La création monétaire a la
réputation d'être nécessairement inflationniste. Pourtant, il nous
suffira d'évoquer deux contre-exemples à
cette assertion pour en invalider le caractère universel. Le
Greenback dans les années 1860, jusqu'à l'assassinat de Lincoln a
été imprimé aux États-Unis sans
aucune contre-valeur.
Selon
Ellen Brown4,
cette monnaie imprimée par l'État n'a généré aucune inflation
(jusqu'à la guerre de Sécession
– qui
a connu une inflation normale dans le cadre d'un conflit de cette
nature : la guerre est inflationniste, comme nous l'avons vu).
La création monétaire épongeait les dettes de l'État (ce qui lui
permettait d'entreprendre d'ambitieux projets et, par ailleurs, elle
finançait l'embauche des chômeurs à des travaux utiles). Cette
politique a eu un soutien populaire constant, elle n'a, répétons-le,
provoqué
aucune
inflation (hors conflit). C'est pourtant l'argument de l'inflation
qui été avancé à l'époque par les 'silveries', par les tenants
de l'argent gagé sur les réserves du précieux métal pour mettre
fin à cette expérience.
Notre
approche théorique de la réalisation de la valeur ajoutée explique
facilement cette absence d'inflation : comme l'argent créé à
partir de rien a été dévolu exclusivement aux
salaires,
cet argent créé sous la forme de salaire
a
été
intégralement dépensé. Les dépenses ont permis à la production
industrielle de s'écouler, elles ont permis au capital produit de se
réaliser, laissant un souvenir de prospérité générale.
Par
contre, si on prend l'exemple de l'Assignat, en France, il était
imprimé en étant gagé sur les biens nationalisés de l'église. Il
s'agissait de propriétés terriennes, de bâtiments, d'atelier ou
d'ouvrage d'art dont la valeur ne souffre aucune discussion.

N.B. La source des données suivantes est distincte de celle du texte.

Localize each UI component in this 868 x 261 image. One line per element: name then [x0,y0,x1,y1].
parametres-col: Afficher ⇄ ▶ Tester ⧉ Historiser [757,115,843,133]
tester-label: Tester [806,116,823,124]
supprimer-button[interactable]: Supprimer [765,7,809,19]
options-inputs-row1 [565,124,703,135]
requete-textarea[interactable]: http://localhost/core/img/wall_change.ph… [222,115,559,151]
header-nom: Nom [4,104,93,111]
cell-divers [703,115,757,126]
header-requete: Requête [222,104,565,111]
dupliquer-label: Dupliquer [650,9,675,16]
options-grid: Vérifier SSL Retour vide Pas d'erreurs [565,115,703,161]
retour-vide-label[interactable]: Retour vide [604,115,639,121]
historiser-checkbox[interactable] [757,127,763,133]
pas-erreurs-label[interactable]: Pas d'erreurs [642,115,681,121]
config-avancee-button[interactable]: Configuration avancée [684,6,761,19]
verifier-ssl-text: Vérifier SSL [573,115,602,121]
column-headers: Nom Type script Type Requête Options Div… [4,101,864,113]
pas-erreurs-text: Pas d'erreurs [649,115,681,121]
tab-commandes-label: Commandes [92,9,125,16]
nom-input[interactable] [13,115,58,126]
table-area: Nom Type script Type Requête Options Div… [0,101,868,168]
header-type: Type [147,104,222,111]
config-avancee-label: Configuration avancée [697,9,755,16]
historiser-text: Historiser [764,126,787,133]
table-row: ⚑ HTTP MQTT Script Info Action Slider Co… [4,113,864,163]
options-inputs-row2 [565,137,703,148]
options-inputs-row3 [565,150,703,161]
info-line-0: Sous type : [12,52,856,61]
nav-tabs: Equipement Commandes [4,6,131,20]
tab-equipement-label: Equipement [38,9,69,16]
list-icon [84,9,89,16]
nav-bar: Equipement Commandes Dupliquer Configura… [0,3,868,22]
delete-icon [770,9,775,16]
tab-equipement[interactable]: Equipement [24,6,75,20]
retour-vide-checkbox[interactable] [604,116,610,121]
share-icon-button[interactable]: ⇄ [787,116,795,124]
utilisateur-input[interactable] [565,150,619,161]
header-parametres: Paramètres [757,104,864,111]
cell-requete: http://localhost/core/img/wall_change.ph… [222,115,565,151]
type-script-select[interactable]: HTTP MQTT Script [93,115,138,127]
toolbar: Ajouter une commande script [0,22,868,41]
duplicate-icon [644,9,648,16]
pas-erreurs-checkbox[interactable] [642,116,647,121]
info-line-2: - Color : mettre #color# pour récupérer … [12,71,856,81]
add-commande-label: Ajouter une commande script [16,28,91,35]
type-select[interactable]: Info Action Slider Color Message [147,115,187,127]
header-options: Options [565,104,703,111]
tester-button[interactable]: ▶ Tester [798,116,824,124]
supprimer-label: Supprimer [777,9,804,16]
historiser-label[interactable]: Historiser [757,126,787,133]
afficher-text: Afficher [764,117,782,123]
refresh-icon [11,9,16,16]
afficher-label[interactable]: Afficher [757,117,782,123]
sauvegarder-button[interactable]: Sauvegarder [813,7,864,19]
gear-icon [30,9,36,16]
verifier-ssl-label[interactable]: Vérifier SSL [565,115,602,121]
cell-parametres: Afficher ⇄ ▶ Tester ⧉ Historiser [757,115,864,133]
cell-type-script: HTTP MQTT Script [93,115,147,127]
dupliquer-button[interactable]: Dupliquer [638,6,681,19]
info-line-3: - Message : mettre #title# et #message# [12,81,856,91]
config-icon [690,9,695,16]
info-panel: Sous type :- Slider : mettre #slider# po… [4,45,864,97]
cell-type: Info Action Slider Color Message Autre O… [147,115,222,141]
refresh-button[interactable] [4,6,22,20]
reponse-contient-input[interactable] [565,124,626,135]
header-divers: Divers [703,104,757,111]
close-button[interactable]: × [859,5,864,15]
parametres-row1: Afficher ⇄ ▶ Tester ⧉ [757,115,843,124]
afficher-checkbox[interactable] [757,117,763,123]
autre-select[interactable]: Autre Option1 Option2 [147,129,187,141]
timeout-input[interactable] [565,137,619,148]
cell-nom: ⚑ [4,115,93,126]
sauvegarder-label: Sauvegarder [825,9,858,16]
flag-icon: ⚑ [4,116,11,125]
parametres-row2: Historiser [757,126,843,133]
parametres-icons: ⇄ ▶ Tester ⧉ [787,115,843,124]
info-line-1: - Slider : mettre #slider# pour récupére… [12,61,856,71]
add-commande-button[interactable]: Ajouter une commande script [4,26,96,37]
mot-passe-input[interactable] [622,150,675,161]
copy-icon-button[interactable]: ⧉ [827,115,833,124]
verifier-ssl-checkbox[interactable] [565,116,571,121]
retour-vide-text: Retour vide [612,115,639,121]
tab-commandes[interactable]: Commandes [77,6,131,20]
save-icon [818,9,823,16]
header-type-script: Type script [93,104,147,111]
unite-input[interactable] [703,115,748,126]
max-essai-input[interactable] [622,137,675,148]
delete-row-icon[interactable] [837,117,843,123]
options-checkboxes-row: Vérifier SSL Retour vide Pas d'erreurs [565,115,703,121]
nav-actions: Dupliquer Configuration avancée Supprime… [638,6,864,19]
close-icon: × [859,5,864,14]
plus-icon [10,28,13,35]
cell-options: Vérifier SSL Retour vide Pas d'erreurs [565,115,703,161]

L'Assignat était gagé sur des biens plus solides que l'or ou
l'argent sujets à variations de cours, il était gagé sur une bonne
partie des terres arables de France. Ces Assignats (1789-1797, en
France) souffriront d'une inflation élevée tout au long de leur
courte vie. Ils auront servi exclusivement à payer les créanciers
de la jeune République, les rentiers, le capital et, une fois
dépensés à cet effet, leur valeur faciale a été
retirée
de la circulation économique vu le faible taux de réalisation de ce
type de capital surtout à sur une échelle de temps si courte. La
valeur économique produite baisse alors puisque, globalement, la
valeur antérieure se réalise peu, alors que la demande demeure
constante. Il y a donc une rupture de l'offre et une inflation. Le
grand nombre d'Assignats
imprimés
très rapidement a en effet massivement été thésaurisé et n'a que
peu servi à la population, aux salaires et, par manque d'effet de
rebond de la demande, à l'économie concrète.
Ces
deux exemples prouvent que l'inflation n'est pas
nécessairement
induite
par la création monétaire. De même, si l'on a coutume de voir la
création monétaire comme la cause de l'hyperinflation des prix dans
l'Allemagne des années 20, on peut aussi la voir comme conséquence
de
cette inflation. C'est la dette en monnaie étrangère qui paralyse
la production économique et c'est la paralysie de la production
économique qui crée une inflation des prix face à une demande
inchangée.
On pourra rétorquer que le système économique libéral actuel crée
peu d'inflation des prix en Europe, par exemple, alors que les
salaires y sont malmenés depuis quarante ans et que la partie
susceptible de ne pas être réalisée de la valeur ajoutée, la
rémunération du capital, est en augmentation. C'est faire l'impasse
sur deux éléments. D'une part, l'inflation salariale est bel et
bien à l’œuvre en Europe pour la plupart des travailleurs. Les
salaires ont baissé en termes réels – ce qui est notre définition
de l'inflation salariale, seule problématique pour nous. D'autre
part, certains facteurs sont éliminés du « panier de la
ménagère » qui sert à mesurer l'inflation : si les
loyers ont fortement augmenté, la valorisation des propriétés
immobilières a, elle, explosé. Ce phénomène menace
particulièrement les classes moyennes tant en France qu'en
Grande-Bretagne ou aux États-Unis. Il s'agit d'un phénomène
d'inflation salariale (et même d'inflation des prix) aussi discret
que nuisible. En Espagne, la classe moyenne est chassée de ses
logements ; ses enfants restent chez leurs parents au-delà de
leur quarantième printemps et les logements vides pourrissent,
vides, hors de prix.
L'inflation salariale sous la forme de flambée de l'immobilier
atteste la faible productivité du capital industriel, c'est un
placement de dépit. L'investisseur a un meilleur retour sur
investissement en achetant de la pierre qu'en achetant une partie
d'usine. Le taux de profit de l'usine est devenu trop faible.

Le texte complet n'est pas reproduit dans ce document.